As I write this, three people are working in our flat. Abdul is repairing a door, Ishaq is painting the balcony parapet, and Saira, our all-in-one domestic help, is cooking. Abdul, a serious looking man of few words is around 30, but looks 50. Ishaq, still in his teens, has an earphone implanted into an ear. I ask him what songs he is fond of. Shreya Ghoshal, he answers. Saira too has a mobile phone, which is unreachable when we call her. But at our home, her hubby calls every hour – they are newly married – and she coos into the phone for a while. At first, I thought there was some magic. But I soon noticed that the first thing she does after reaching our place is to plug in her mobile. Her phone battery is dead; it works only if connected to external power. Also, quite appropriately, her caller tune is a koel’s call.
Ishaq is from Bihar and Abdul is from West Bengal. Saira too is from another part of Bengal. Ishaq and Abdul live in shanties made of corrugated iron sheets, provided by the builder of our humongous housing complex, a little away. As you enter the workers’ ghetto walled by corrugated sheets (what else?), a vile stench assails you. Non-sanitary toilets have been thoughtfully placed right at the entrance. Vaastu compliance?
Gentle Reader, everyone I have written about here happens to be Muslim. In the condominium we’ve moved into recently, 90% of the workers, barring the omnipresent Odia plumbers, are Muslims from Bengal or Bihar. The security guards, all of them, are from distant corners of Assam. Some of them are from my mother’s hometown. Since I speak their dialect, they have become pally with me. If I have a heavy bag, some of them insist on carrying it, much to my embarrassment. Incidentally, they too are Muslims, almost every one of them.
Why am I writing about Muslim workers? Well, for two reasons, one of which is that although the workers – who just eke out a living – are Muslims from faraway places, the engineers and supervisors are mostly locals and Hindus. Does this tell a story?
Let’s face it. You don’t need the Sachar Committee Report to realise that Muslims in India are among the poorest. And they are as decent and law-abiding as anyone else. As a matter of fact, most of them are just too busy to earn two meals a day, and have neither the inclination nor the time to chant Bharat Mata-ki Jai. Or for that matter, Allahu Akbar.

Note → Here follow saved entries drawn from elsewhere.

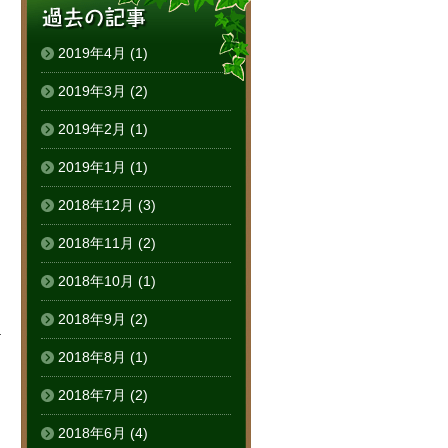
2019年4月
(1)
2019年3月
(2)
2019年2月
(1)
2019年1月
(1)
2018年12月
(3)
2018年11月
(2)
2018年10月
(1)
2018年9月
(2)
る
2018年8月
(1)
2018年7月
(2)
2018年6月
(4)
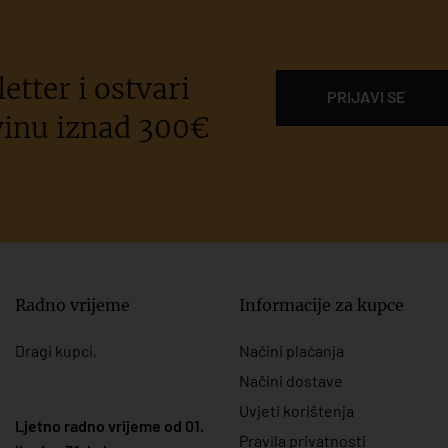
etter i ostvari
PRIJAVI SE
inu iznad 300€
Radno vrijeme
Informacije za kupce
Dragi kupci,
Načini plaćanja
Načini dostave
Uvjeti korištenja
Ljetno radno vrijeme od 01.
Pravila privatnosti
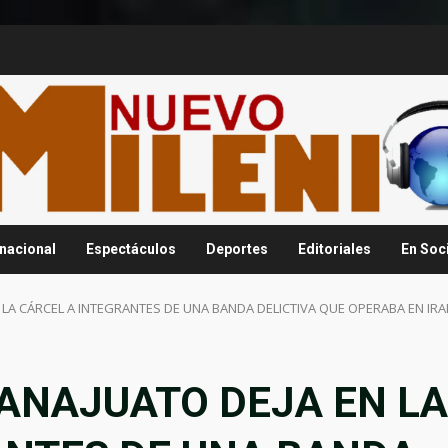
rnacional
Espectáculos
Deportes
Editoriales
En Soc
N LA CÁRCEL A INTEGRANTES DE UNA BANDA DELICTIVA QUE OPERABA EN IR
UANAJUATO DEJA EN LA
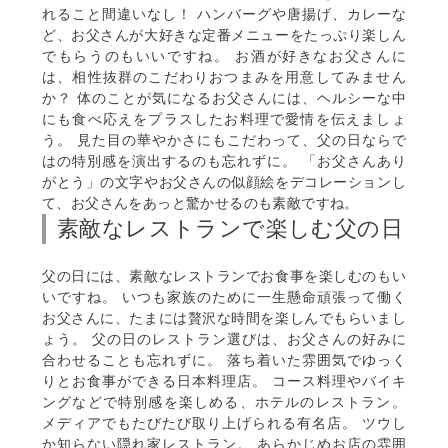
れること間違いなし！ ハンバーグや唐揚げ、カレーな
ど、お父さんが大好きな定番メニューをたっぷり楽しん
でもらうのもいいですね。 お酒が好きなお父さんに
は、相性抜群のこだわりおつまみを用意してみません
か？ 体のことが気になるお父さんには、ヘルシーな中
にも食べ応えをプラスしたお料理で愛情を伝えましょ
う。 見た目の華やかさにもこだわって、父の日ならで
はの特別感を演出するのも忘れずに。 「お父さんあり
がとう」の文字やお父さんの似顔絵をデコレーションし
て、お父さんをあっと驚かせるのも素敵ですね。
素敵なレストランで楽しむ父の日
父の日には、素敵なレストランでお食事を楽しむのもい
いですね。 いつも家族のために一生懸命頑張って働く
お父さんに、たまには贅沢な時間を楽しんでもらいまし
ょう。 父の日のレストラン選びは、お父さんの好みに
合わせることも忘れずに。 落ち着いた雰囲気でゆっく
りとお食事ができる日本料理店。 コース料理やバイキ
ングなどで特別感を楽しめる、ホテルのレストラン。
メディアでもたびたび取り上げられる有名店。 ツウし
か知らない隠れ家レストラン。 あらかじめお店の雰囲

The second reason I am writing this is that some people close our ruling establishment have been insisting that chanting Bharat Mata-ki Jai is a precondition for living in India. Yesterday, I read this on Facebook: “Kill all the Kashmiris and Send all the Muslims to Pakistan. Or at least teach them a lesson they won’t forget in a hurry.”
This may be the voice of an extremist zealot, but unfortunately there are far too many of them. Those who trawl the Net are familiar with these trolls. The message of hatred spreads like a dangerous virus given the covert and overt support from the highest quarters. The PM in waiting – in an interview with Reuters – equated death of Muslims, at least 1,400 Muslims had died, in the Gujarat Riots with puppies coming under the wheels of a car [Times of India, 12 July 2013]. He has never apologised for the remark – he never does!
He becomes the PM in due course. His henchmen take up the cue. Thanks to the nature of the TV and the social media, which generally abhor serious dialogues and veer towards extreme positions, a mass antipathy is created against Muslims. In many parts of India today, Muslims cannot rent or buy homes. Recently a college lecturer, a beautiful young woman married to a Muslim, told me: “I have been married for ten years. For the first time as I was travelling on Rajdhani Express recently, the TTE looked at me in a queer way as he read out my name. And all the heads turned towards me. I felt I was an outsider who’d gate-crashed into a party.”
Send them all to Pakistan?
When will we realise that hatred towards a community goes against the basic grains of humanity, and no society can survive with deep fault lines. Countries that are at war with themselves, Pakistan, Burma, Afghanistan, are all basket cases today.